Taiwanese Journal of Obstetrics & Gynecology (Jul 2020)
Could PGT-A pick up true abnormalities that have clinical relevance? Retrospective analysis of 1043 embryos
Abstract
Objective: To determine whether preimplantation genetic testing for aneuploidy (PGT-A) could pick up true abnormalities that have clinical relevance.
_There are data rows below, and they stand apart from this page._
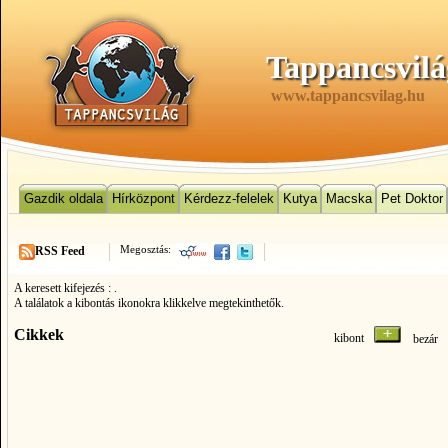
Tappancsvilá
www.tappancsvilag.hu
Gazdik oldala
Hírközpont
Kérdezz-felelek
Kutya
Macska
Pet Doktor
Megosztás:
RSS Feed
A keresett kifejezés :
.
A találatok a kibontás ikonokra klikkelve megtekinthetők.
Cikkek
kibont
bezá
Materials and methods: This was a retrospective cohort study of patients who underwent in vitro fertilization with PGT-A from 2015 to 2017. We evaluated the associations of aneuploidy and mosaicism with maternal age, the chromosome abnormalities present in individual chromosomes, and the effect of embryo sex on the proportion of each type of error in the four chromosomes most frequently affected. Result(s): A total of 1043 embryos from 255 patients (mean maternal age = 39 ± 4 years) were included in the initial analysis. Of these, 36% (377/1043) were euploid, 47% (487/1043) were aneuploid, 13% (140/1043) contained mosaicism, and 4% (39/1043) gave no result. We excluded the 39 embryos with no result; thus, 1004 embryos were included in the analysis. Increased aneuploidy was associated with increased maternal age, but the rate of embryo mosaicism was not. A combined analysis of aneuploidy with noncomplex abnormalities and mosaicism showed that chromosomes 22, 21, 16, and 15 were the most frequently involved. Chromosome 22 showed the highest proportion of mosaicism and chromosome 15 showed the highest proportion of aneuploidy. When we included embryo sex in the analysis, embryo sex was associated with these chromosome errors in the most susceptible chromosome, 22. Conclusion(s): PGT-A showed that chromosomes 22, 21, 16, and 15 were the most frequently involved among common chromosome abnormalities, comparable with those of published data analyzed from spontaneous abortion. This result suggested that PGT-A could pick up abnormalities that have clinical relevance to spontaneous abortion. Moreover, we identified a role of embryo sex in these chromosomal errors on chromosome 22.